The Nested Pages WordPress plugin is open to hacker attacks, giving cyber-criminals the ability to delete a site’s content or take it over entirely…
WordPress site owners and administrators should check their plugins’ security updates regularly to ensure their properties are safe. Wordfence Threat Intelligence just recently found there’s a particular WordPress plugin that’s open to two vulnerabilities. This is estimated to pose a threat to more than 80,000 websites. Unfortunately, the susceptibility includes the ability to wipe out all content but also open redirects.
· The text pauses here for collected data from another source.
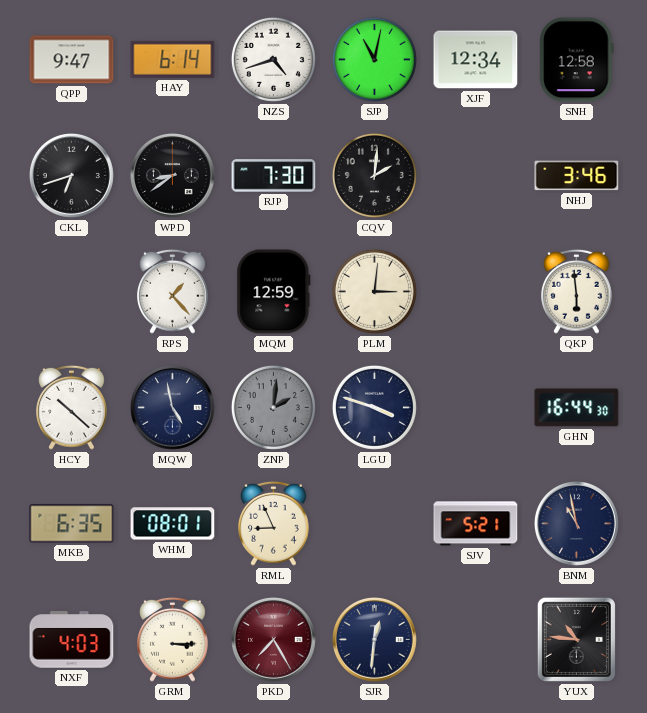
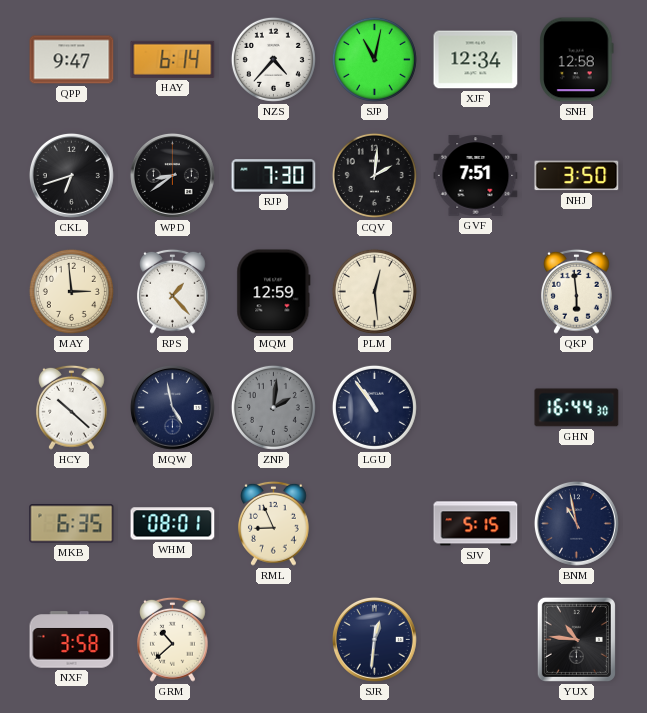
NZS: 4:42 -> 4:37
GVF: none -> 7:51
NHJ: 3:46 -> 3:50
MAY: none -> 2:59
PLM: 3:01 -> 12:29
LGU: 3:48 -> 10:54
SJV: 5:21 -> 5:15
NXF: 4:03 -> 3:58
GRM: 3:15 -> 10:38
PKD: 7:25 -> none
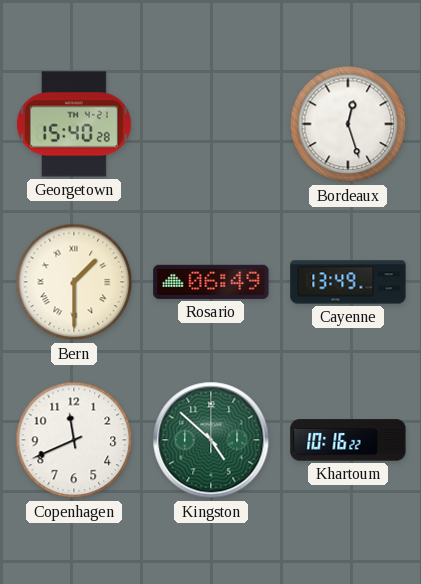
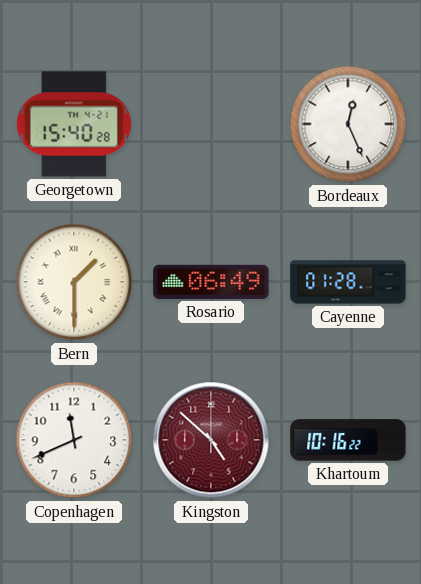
Bordeaux: 12:27 -> 12:26
Cayenne: 13:49 -> 01:28
Kingston dial: green -> burgundy
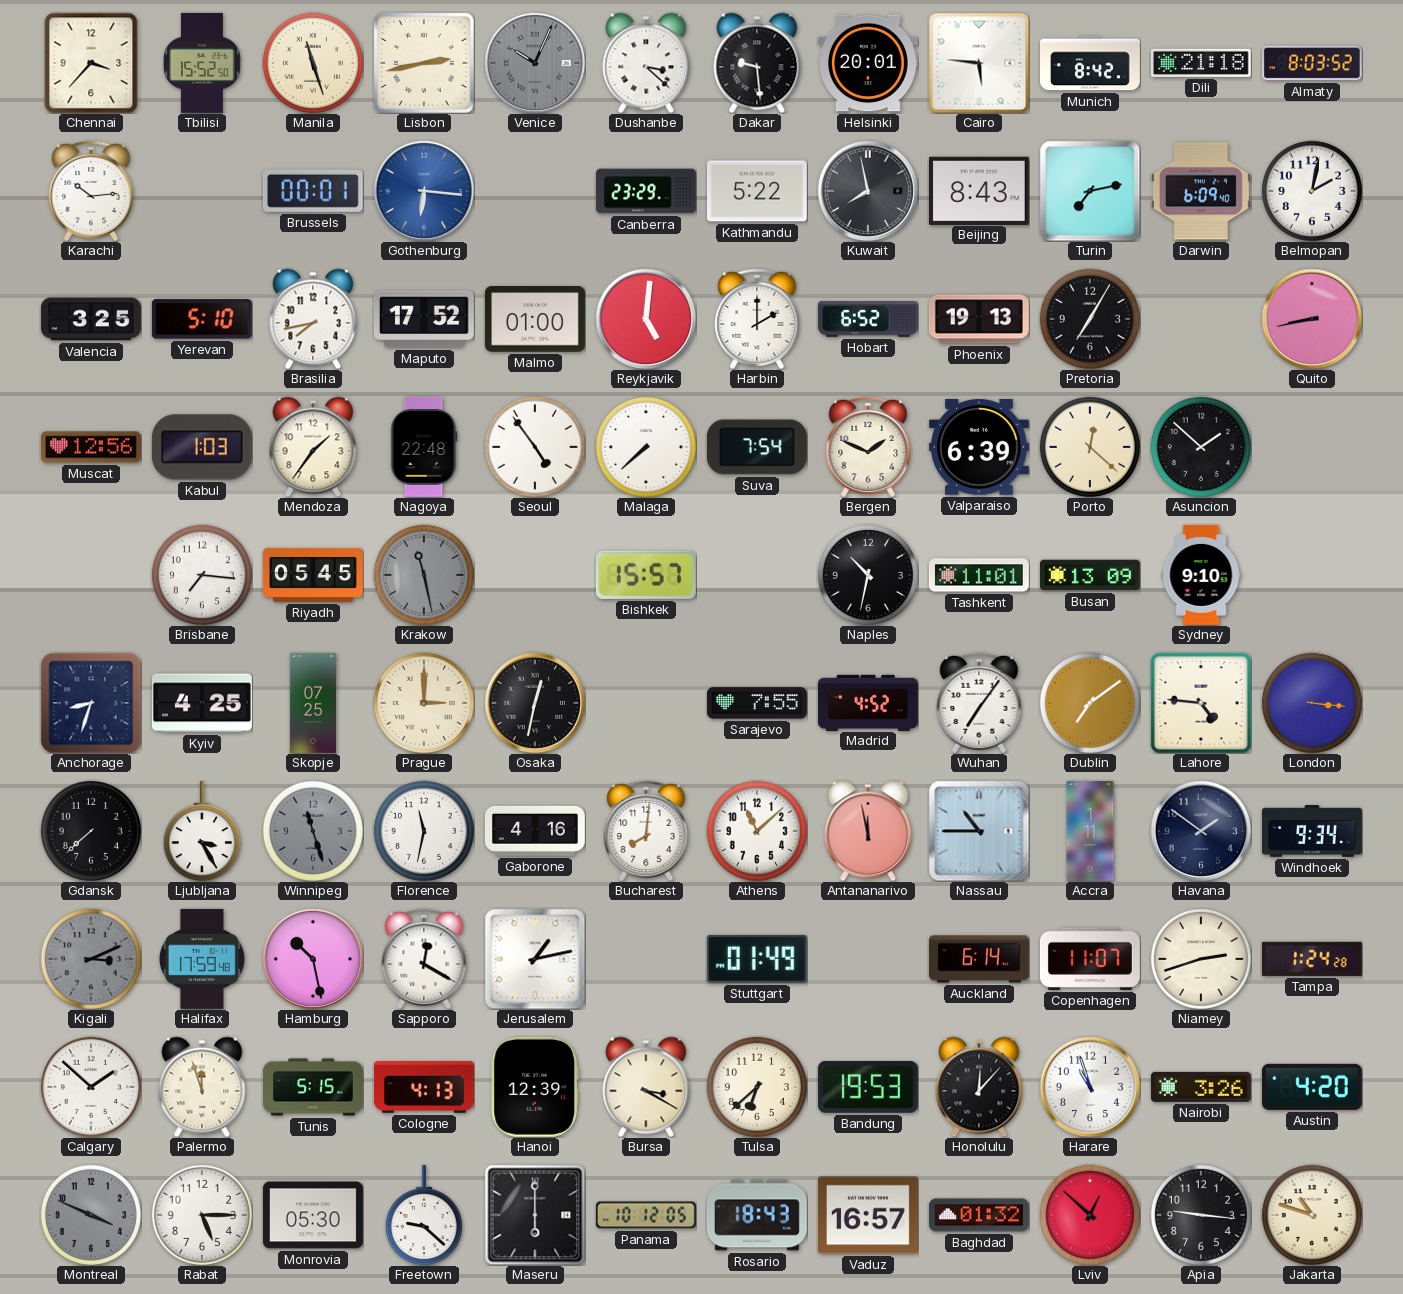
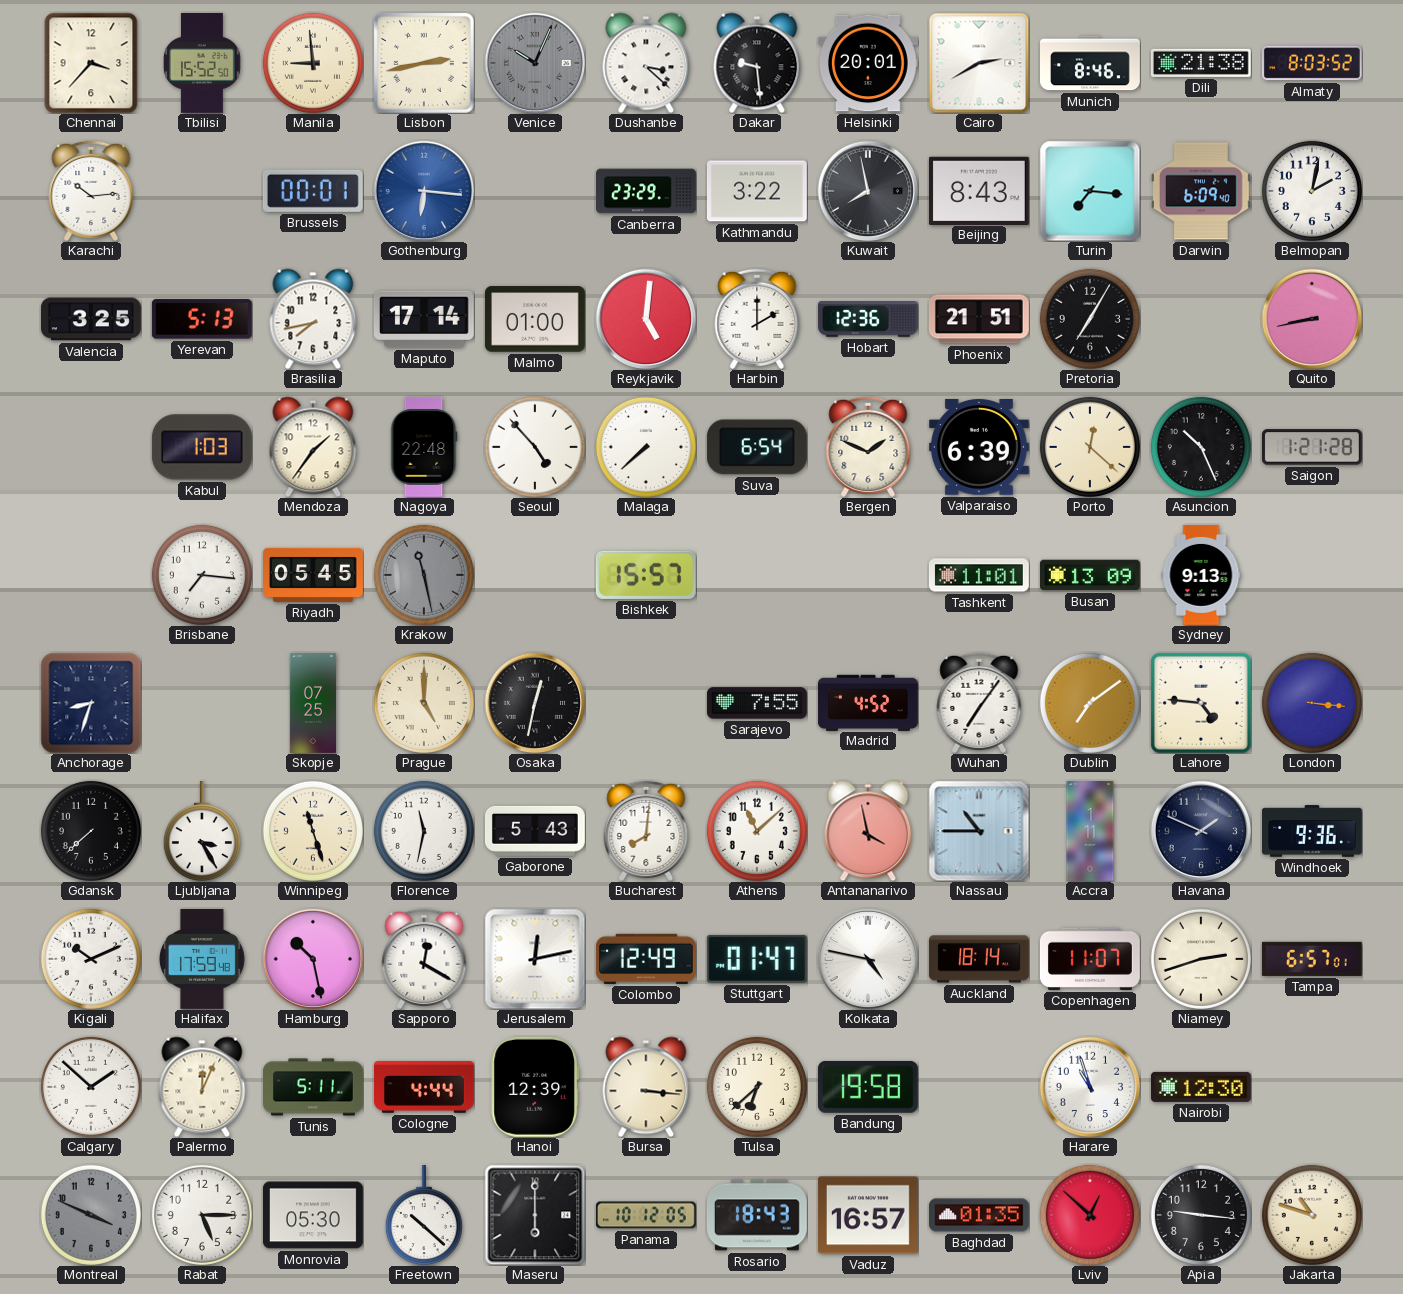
Manila: 11:27 -> 8:59
Cairo: 5:46 -> 2:40
Munich: 8:42 -> 8:46
Dili: 21:18 -> 21:38
Kathmandu: 5:22 -> 3:22
Turin: 7:13 -> 7:16
Yerevan: 5:10 -> 5:13
Maputo: 17:52 -> 17:14
Hobart: 6:52 -> 12:36
Phoenix: 19:13 -> 21:51
Muscat: 12:56 -> none
Seoul: 4:54 -> 4:53
Suva: 7:54 -> 6:54
Asuncion: 1:52 -> 10:26
Saigon: none -> 1:21
Naples: 10:32 -> none
Sydney: 9:10 -> 9:13
Kyiv: 4:25 -> none
Prague: 3:00 -> 5:00
Winnipeg dial: grey -> cream
Gaborone: 4:16 -> 5:43
Antananarivo: 11:58 -> 3:58
Havana: 1:51 -> 1:49
Windhoek: 9:34 -> 9:36
Kigali: 3:11 -> 10:11
Kigali dial: grey -> white
Jerusalem: 1:13 -> 12:13
Colombo: none -> 12:49
Stuttgart: 01:49 -> 01:47
Kolkata: none -> 4:47
Auckland: 6:14 -> 18:14
Tampa: 1:24 -> 6:57
Palermo: 11:57 -> 12:04
Tunis: 5:15 -> 5:11
Cologne: 4:13 -> 4:44
Bursa: 3:20 -> 3:16
Bandung: 19:53 -> 19:58
Honolulu: 12:07 -> none
Nairobi: 3:26 -> 12:30
Austin: 4:20 -> none
Freetown: 9:22 -> 10:22
Baghdad: 01:32 -> 01:35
Nested Pages WordPress Plugin Vulnerable to Content Deletion Hackers
The WordPress plugin is called Nested Pages. This plugin gives site owners and administrators the ability to manage page structure via drag and drop functionality, and perform actions on multiple pages at the same time. It also contains options for bulk page deletion and modification of page metadata, including page author and publication status. However, it can be exploited to delete all content or force a site into endless open redirects. Wordfence Threat Intelligence explains:
“With most CSRF attacks, the victim lands on the page used to make the changes they were tricked into making, which could tip them off that something has gone wrong, especially if the changes are visible on the page. The ability to chain an open redirect to the CSRF attack makes it easier for an attacker to exploit the CSRF attack and redirect the victim to another page without immediately raising suspicion.”